Collected data:
= Beginning of Section =

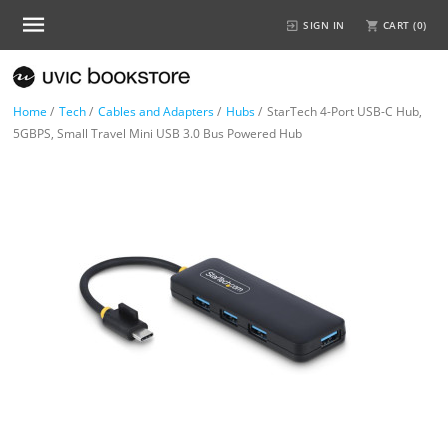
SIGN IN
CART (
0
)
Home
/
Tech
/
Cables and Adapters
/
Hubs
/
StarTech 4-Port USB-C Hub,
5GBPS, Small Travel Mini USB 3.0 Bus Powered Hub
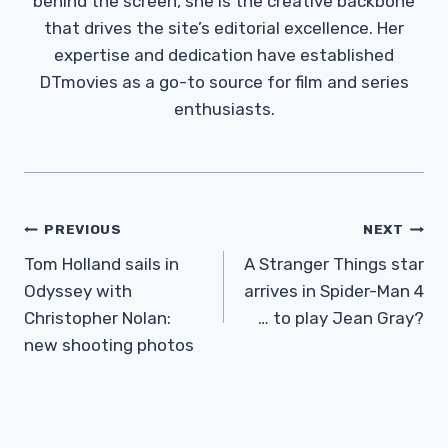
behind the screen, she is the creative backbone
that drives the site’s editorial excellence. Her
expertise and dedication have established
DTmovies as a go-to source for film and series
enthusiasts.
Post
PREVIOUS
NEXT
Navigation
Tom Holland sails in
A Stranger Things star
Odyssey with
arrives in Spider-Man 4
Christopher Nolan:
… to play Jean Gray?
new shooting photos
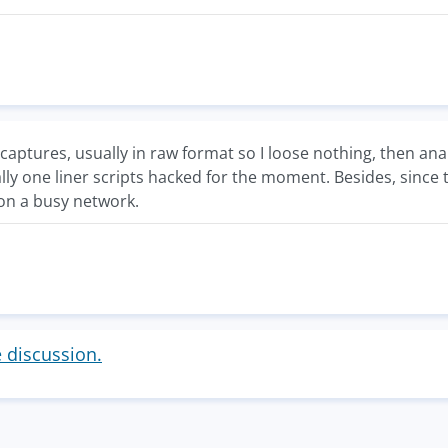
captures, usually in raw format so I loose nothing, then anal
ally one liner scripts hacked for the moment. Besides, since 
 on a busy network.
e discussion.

= End of Section =

Every line above should be repeated exactly; pictures stay out of the copy.

SIGN IN
CART (
0
)
Home
/
Tech
/
Cables and Adapters
/
Hubs
/
StarTech 4-Port USB-C Hub,
5GBPS, Small Travel Mini USB 3.0 Bus Powered Hub
behind the screen, she is the creative backbone
that drives the site’s editorial excellence. Her
expertise and dedication have established
DTmovies as a go-to source for film and series
enthusiasts.
Post
PREVIOUS
NEXT
Navigation
Tom Holland sails in
A Stranger Things star
Odyssey with
arrives in Spider-Man 4
Christopher Nolan:
… to play Jean Gray?
new shooting photos
captures, usually in raw format so I loose nothing, then anal
ally one liner scripts hacked for the moment. Besides, since 
 on a busy network.
e discussion.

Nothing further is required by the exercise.